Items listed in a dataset
──────────

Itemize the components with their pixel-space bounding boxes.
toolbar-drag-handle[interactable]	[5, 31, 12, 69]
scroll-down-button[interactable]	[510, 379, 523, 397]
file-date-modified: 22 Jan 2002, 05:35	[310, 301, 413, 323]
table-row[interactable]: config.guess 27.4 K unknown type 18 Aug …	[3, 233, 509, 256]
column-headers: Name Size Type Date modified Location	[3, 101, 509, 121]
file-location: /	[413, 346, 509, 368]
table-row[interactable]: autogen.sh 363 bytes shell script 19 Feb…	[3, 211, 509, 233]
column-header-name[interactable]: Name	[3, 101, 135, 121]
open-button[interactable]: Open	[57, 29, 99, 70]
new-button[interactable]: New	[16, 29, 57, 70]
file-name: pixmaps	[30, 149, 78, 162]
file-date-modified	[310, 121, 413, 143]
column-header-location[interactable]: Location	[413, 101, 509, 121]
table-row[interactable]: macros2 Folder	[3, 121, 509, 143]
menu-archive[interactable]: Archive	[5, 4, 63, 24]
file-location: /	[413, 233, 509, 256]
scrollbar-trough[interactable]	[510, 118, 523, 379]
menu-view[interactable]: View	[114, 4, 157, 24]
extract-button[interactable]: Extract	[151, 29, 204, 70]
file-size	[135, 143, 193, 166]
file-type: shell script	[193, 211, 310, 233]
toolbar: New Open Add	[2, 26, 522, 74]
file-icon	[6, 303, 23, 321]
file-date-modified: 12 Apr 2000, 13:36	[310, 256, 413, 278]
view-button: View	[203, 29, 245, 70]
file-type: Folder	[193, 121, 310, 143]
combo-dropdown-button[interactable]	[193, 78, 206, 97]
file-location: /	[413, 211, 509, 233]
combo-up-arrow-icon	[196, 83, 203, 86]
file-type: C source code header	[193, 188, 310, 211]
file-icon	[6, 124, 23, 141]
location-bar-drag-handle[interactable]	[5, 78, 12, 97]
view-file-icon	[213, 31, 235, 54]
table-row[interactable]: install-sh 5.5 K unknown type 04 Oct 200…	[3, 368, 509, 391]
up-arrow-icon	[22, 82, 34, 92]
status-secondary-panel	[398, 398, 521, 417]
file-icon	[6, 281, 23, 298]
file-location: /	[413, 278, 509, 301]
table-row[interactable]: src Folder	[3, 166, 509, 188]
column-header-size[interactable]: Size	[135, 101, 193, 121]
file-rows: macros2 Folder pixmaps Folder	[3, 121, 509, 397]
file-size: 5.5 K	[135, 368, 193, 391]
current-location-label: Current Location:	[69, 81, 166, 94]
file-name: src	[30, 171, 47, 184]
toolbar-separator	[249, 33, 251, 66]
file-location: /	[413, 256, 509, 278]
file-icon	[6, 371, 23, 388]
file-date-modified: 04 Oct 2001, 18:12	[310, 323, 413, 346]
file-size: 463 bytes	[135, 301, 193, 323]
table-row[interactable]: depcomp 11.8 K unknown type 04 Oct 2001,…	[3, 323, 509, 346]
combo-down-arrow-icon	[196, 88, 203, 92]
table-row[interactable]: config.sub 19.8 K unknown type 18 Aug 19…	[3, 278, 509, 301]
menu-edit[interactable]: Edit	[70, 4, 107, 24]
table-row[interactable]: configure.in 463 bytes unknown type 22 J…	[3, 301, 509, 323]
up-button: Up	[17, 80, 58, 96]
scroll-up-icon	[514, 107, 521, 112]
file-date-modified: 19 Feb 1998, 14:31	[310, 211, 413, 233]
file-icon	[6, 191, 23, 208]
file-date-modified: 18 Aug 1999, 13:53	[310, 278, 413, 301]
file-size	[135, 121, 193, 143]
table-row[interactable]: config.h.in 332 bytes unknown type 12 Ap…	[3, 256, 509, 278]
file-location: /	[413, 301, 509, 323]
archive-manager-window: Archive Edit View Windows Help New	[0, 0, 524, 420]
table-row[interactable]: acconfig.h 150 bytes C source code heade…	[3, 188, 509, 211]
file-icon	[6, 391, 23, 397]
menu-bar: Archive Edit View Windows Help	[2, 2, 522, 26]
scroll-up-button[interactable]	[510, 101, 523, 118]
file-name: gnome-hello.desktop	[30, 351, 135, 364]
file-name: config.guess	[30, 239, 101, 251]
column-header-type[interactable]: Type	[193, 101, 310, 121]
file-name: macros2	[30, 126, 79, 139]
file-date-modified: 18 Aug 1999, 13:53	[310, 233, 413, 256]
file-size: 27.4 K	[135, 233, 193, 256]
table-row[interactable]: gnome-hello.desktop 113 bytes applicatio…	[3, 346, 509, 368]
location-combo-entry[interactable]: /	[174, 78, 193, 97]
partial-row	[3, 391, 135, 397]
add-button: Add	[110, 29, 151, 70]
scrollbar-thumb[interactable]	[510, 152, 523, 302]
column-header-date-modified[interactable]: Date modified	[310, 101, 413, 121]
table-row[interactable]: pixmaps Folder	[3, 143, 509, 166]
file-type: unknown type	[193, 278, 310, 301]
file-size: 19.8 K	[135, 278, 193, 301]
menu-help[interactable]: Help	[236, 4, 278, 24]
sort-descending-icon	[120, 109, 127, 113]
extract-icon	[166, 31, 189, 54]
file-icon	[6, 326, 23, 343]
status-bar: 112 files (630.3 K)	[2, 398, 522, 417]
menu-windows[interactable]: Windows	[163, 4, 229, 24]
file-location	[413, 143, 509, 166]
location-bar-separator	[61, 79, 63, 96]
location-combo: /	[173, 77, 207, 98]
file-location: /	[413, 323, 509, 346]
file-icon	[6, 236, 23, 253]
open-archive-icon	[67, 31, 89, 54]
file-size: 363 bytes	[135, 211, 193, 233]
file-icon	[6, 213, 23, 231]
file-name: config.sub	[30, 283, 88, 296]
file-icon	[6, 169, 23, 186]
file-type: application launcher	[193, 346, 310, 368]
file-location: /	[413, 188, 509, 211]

──────────

§ Goal of the exercise
The response should be an exact copy of every line above.

§ Answer to this problem
Itemize the components with their pixel-space bounding boxes.
toolbar-drag-handle[interactable]	[5, 31, 12, 69]
scroll-down-button[interactable]	[510, 379, 523, 397]
file-date-modified: 22 Jan 2002, 05:35	[310, 301, 413, 323]
table-row[interactable]: config.guess 27.4 K unknown type 18 Aug …	[3, 233, 509, 256]
column-headers: Name Size Type Date modified Location	[3, 101, 509, 121]
file-location: /	[413, 346, 509, 368]
table-row[interactable]: autogen.sh 363 bytes shell script 19 Feb…	[3, 211, 509, 233]
column-header-name[interactable]: Name	[3, 101, 135, 121]
open-button[interactable]: Open	[57, 29, 99, 70]
new-button[interactable]: New	[16, 29, 57, 70]
file-name: pixmaps	[30, 149, 78, 162]
file-date-modified	[310, 121, 413, 143]
column-header-location[interactable]: Location	[413, 101, 509, 121]
table-row[interactable]: macros2 Folder	[3, 121, 509, 143]
menu-archive[interactable]: Archive	[5, 4, 63, 24]
file-location: /	[413, 233, 509, 256]
scrollbar-trough[interactable]	[510, 118, 523, 379]
menu-view[interactable]: View	[114, 4, 157, 24]
extract-button[interactable]: Extract	[151, 29, 204, 70]
file-size	[135, 143, 193, 166]
file-type: shell script	[193, 211, 310, 233]
toolbar: New Open Add	[2, 26, 522, 74]
file-icon	[6, 303, 23, 321]
file-date-modified: 12 Apr 2000, 13:36	[310, 256, 413, 278]
view-button: View	[203, 29, 245, 70]
file-type: Folder	[193, 121, 310, 143]
combo-dropdown-button[interactable]	[193, 78, 206, 97]
file-location: /	[413, 211, 509, 233]
combo-up-arrow-icon	[196, 83, 203, 86]
file-type: C source code header	[193, 188, 310, 211]
file-icon	[6, 124, 23, 141]
location-bar-drag-handle[interactable]	[5, 78, 12, 97]
view-file-icon	[213, 31, 235, 54]
table-row[interactable]: install-sh 5.5 K unknown type 04 Oct 200…	[3, 368, 509, 391]
up-arrow-icon	[22, 82, 34, 92]
status-secondary-panel	[398, 398, 521, 417]
file-icon	[6, 281, 23, 298]
file-location: /	[413, 278, 509, 301]
table-row[interactable]: src Folder	[3, 166, 509, 188]
column-header-size[interactable]: Size	[135, 101, 193, 121]
file-rows: macros2 Folder pixmaps Folder	[3, 121, 509, 397]
file-size: 5.5 K	[135, 368, 193, 391]
current-location-label: Current Location:	[69, 81, 166, 94]
file-name: src	[30, 171, 47, 184]
toolbar-separator	[249, 33, 251, 66]
file-location: /	[413, 256, 509, 278]
file-icon	[6, 371, 23, 388]
file-date-modified: 04 Oct 2001, 18:12	[310, 323, 413, 346]
file-size: 463 bytes	[135, 301, 193, 323]
table-row[interactable]: depcomp 11.8 K unknown type 04 Oct 2001,…	[3, 323, 509, 346]
combo-down-arrow-icon	[196, 88, 203, 92]
table-row[interactable]: config.sub 19.8 K unknown type 18 Aug 19…	[3, 278, 509, 301]
menu-edit[interactable]: Edit	[70, 4, 107, 24]
table-row[interactable]: configure.in 463 bytes unknown type 22 J…	[3, 301, 509, 323]
up-button: Up	[17, 80, 58, 96]
scroll-up-icon	[514, 107, 521, 112]
file-date-modified: 19 Feb 1998, 14:31	[310, 211, 413, 233]
file-icon	[6, 191, 23, 208]
file-date-modified: 18 Aug 1999, 13:53	[310, 278, 413, 301]
file-size	[135, 121, 193, 143]
table-row[interactable]: config.h.in 332 bytes unknown type 12 Ap…	[3, 256, 509, 278]
file-location: /	[413, 301, 509, 323]
archive-manager-window: Archive Edit View Windows Help New	[0, 0, 524, 420]
table-row[interactable]: acconfig.h 150 bytes C source code heade…	[3, 188, 509, 211]
file-icon	[6, 391, 23, 397]
menu-bar: Archive Edit View Windows Help	[2, 2, 522, 26]
scroll-up-button[interactable]	[510, 101, 523, 118]
file-name: gnome-hello.desktop	[30, 351, 135, 364]
file-name: config.guess	[30, 239, 101, 251]
column-header-type[interactable]: Type	[193, 101, 310, 121]
file-name: macros2	[30, 126, 79, 139]
file-date-modified: 18 Aug 1999, 13:53	[310, 233, 413, 256]
file-size: 27.4 K	[135, 233, 193, 256]
table-row[interactable]: gnome-hello.desktop 113 bytes applicatio…	[3, 346, 509, 368]
location-combo-entry[interactable]: /	[174, 78, 193, 97]
partial-row	[3, 391, 135, 397]
add-button: Add	[110, 29, 151, 70]
scrollbar-thumb[interactable]	[510, 152, 523, 302]
column-header-date-modified[interactable]: Date modified	[310, 101, 413, 121]
table-row[interactable]: pixmaps Folder	[3, 143, 509, 166]
file-type: unknown type	[193, 278, 310, 301]
file-size: 19.8 K	[135, 278, 193, 301]
menu-help[interactable]: Help	[236, 4, 278, 24]
sort-descending-icon	[120, 109, 127, 113]
extract-icon	[166, 31, 189, 54]
file-icon	[6, 326, 23, 343]
status-bar: 112 files (630.3 K)	[2, 398, 522, 417]
menu-windows[interactable]: Windows	[163, 4, 229, 24]
file-location	[413, 143, 509, 166]
location-bar-separator	[61, 79, 63, 96]
location-combo: /	[173, 77, 207, 98]
file-location: /	[413, 323, 509, 346]
file-icon	[6, 236, 23, 253]
open-archive-icon	[67, 31, 89, 54]
file-size: 363 bytes	[135, 211, 193, 233]
file-icon	[6, 213, 23, 231]
file-name: config.sub	[30, 283, 88, 296]
file-icon	[6, 169, 23, 186]
file-type: application launcher	[193, 346, 310, 368]
file-location: /	[413, 188, 509, 211]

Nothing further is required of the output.